Keywords: cholesteryl ester transfer protein, coronary heart disease, diabetes mellitus, haptoglobin genotype, sex
Subject Categories: Lipids and Cholesterol
Nonstandard Abbreviations and Acronyms
- ACCORD
Action to Control Cardiovascular Risk in Diabetes
- BODIPY
boron dipyrromethene difluoride
- CEC
cholesterol efflux capacity
- CETP
cholesteryl ester transfer protein
- CODAM
Cohort on Diabetes and Atherosclerosis Maastrich
- DEFINE
Determining the Efficacy and Tolerability of CETP Inhibition With Anacetrapib
- EPIC
European Prospective Investigation into Cancer
- JUPITER
Justification for the Use of Statins in Prevention: an Intervention Trial Evaluating Rosuvastatin
- Lp(a)
lipoprotein (a)
- MESA
Multi‐Ethnic Study of Atherosclerosis
- PREDIMED
Prevention With Mediterranean Diet
- PREVEND
Prevention of Renal and Vascular End‐Stage Disease
- RCT
reverse cholesterol transport
- REVEAL
Randomized Evaluation of the Effects of Anacetrapib Through Lipid‐Modification
Clinical Perspective
What Is New?
We demonstrate that among patients with coronary heart disease, anacetrapib increases cholesterol efflux capacity independent of changes in high‐density lipoprotein cholesterol or other lipids.
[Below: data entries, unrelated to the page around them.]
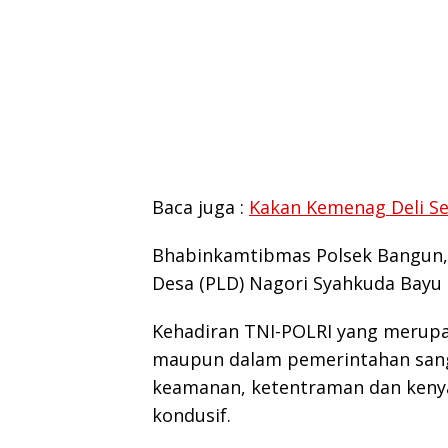
Baca juga :
Kakan Kemenag Deli Se
Bhabinkamtibmas Polsek Bangun,
Desa (PLD) Nagori Syahkuda Bay
Kehadiran TNI-POLRI yang merup
maupun dalam pemerintahan sang
keamanan, ketentraman dan kenya
kondusif.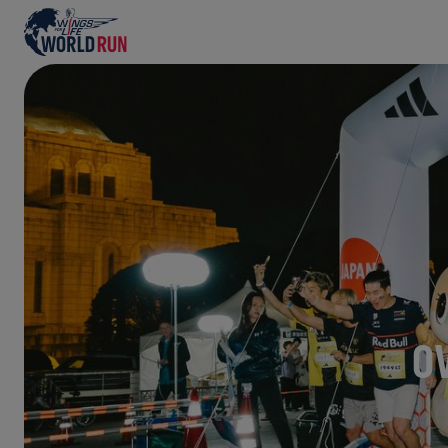
Het grootste hardloopevenement ter wereld
O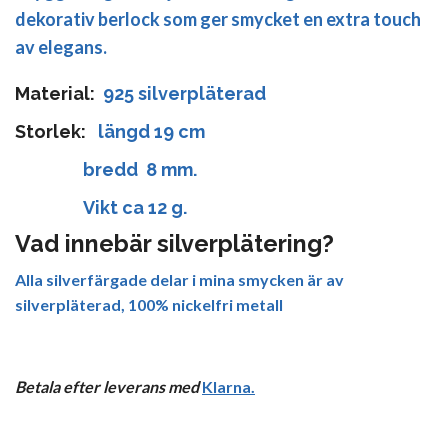
dekorativ berlock som ger smycket en extra touch
av elegans.
Material:
925 silverpläterad
Storlek:
längd 19 cm
bredd 8 mm.
Vikt ca 12 g.
Vad innebär silverplätering?
Alla silverfärgade delar i mina smycken är av
silverpläterad, 100% nickelfri metall
Betala efter leverans med
Klarna
.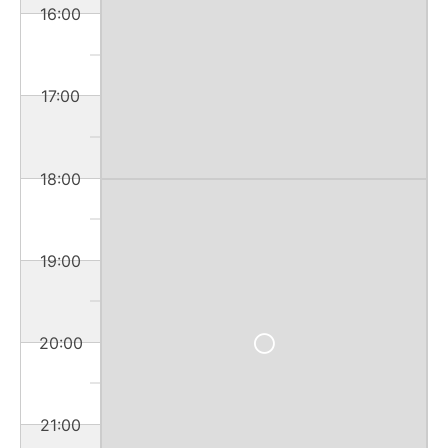
16:00
17:00
18:00
19:00
20:00
21:00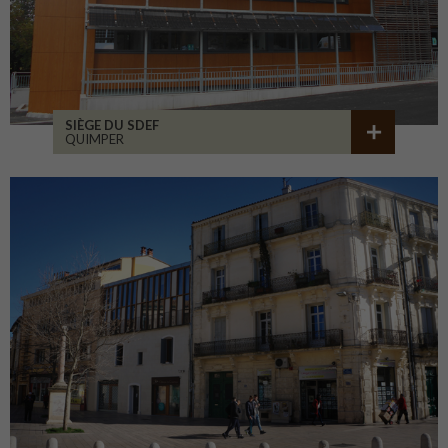
SIÈGE DU SDEF
QUIMPER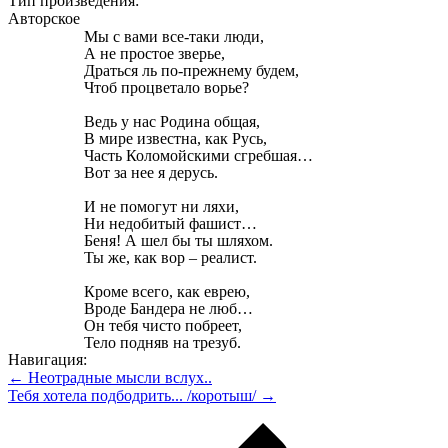
Тип произведения:
Авторское
Мы с вами все-таки люди,
А не простое зверье,
Драться ль по-прежнему будем,
Чтоб процветало ворье?
Ведь у нас Родина общая,
В мире известна, как Русь,
Часть Коломойскими сгребшая…
Вот за нее я дерусь.
И не помогут ни ляхи,
Ни недобитый фашист…
Беня! А шел бы ты шляхом.
Ты же, как вор – реалист.
Кроме всего, как еврею,
Вроде Бандера не люб…
Он тебя чисто побреет,
Тело подняв на трезуб.
Навигация:
← Неотрадные мысли вслух..
Тебя хотела подбодрить... /коротыш/ →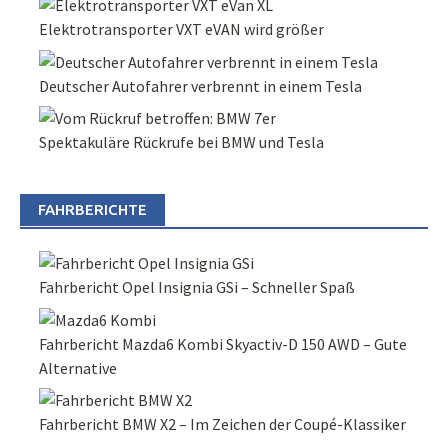
Elektrotransporter VXT eVAN wird größer
Deutscher Autofahrer verbrennt in einem Tesla
Spektakuläre Rückrufe bei BMW und Tesla
FAHRBERICHTE
Fahrbericht Opel Insignia GSi – Schneller Spaß
Fahrbericht Mazda6 Kombi Skyactiv-D 150 AWD – Gute
Alternative
Fahrbericht BMW X2 – Im Zeichen der Coupé-Klassiker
This increase in cholesterol efflux capacity is modified by sex along with a pharmacogenomic interaction by haptoglobin genotype in patients with diabetes mellitus.
What Are the Clinical Implications?
Determining a patient's haptoglobin genotype may be a strategy to identify patients most likely to benefit from interventions targeting reverse cholesterol transport in those with diabetes mellitus.
In addition, interventions targeting high‐density lipoprotein function may have differing effects based on demographics including sex.
Low high‐density lipoprotein (HDL) cholesterol (HDL‐C) is a significant risk factor for atherosclerotic cardiovascular disease (ASCVD). 1 , 2 However, HDL has many important functions that are not reflected by the cholesterol content and that may serve as potential therapeutic targets. 3 The main antiatherosclerotic function ascribed to HDL is reverse cholesterol transport (RCT), the process by which cholesterol moves from the periphery to the liver and out of the body. 4 , 5 , 6 Impaired RCT is inversely associated with atherosclerosis in both human and animal studies. 7 Macrophage‐specific cholesterol efflux capacity (CEC) is the key first step of RCT. CEC is inversely associated with both prevalent and incident ASCVD independent of HDL‐C level.9, 10, 11, 12
However, studies assessing the effects of interventions on CEC have been mixed, involved heterogeneous populations, and often included medications not yet proven to improve ASCVD risk. 13 , 14 , 15 Anacetrapib is the only CETP (cholesteryl ester transfer protein) inhibitor that has been shown to reduce ASCVD. 16 , 17 Its effects on lipids, not unlike other CETP inhibitors, are diverse, including marked increases in HDL‐C and apolipoprotein A‐I (ApoA‐I) as well as decreases in apolipoprotein B (ApoB) and lipoprotein (a) (Lp[a]). In a small study, anacetrapib 300 mg was shown to improve CEC 18 ; however, its effect on CEC at the dose proven to reduce ASCVD (100 mg) among patients with coronary heart disease (CHD) is not well described.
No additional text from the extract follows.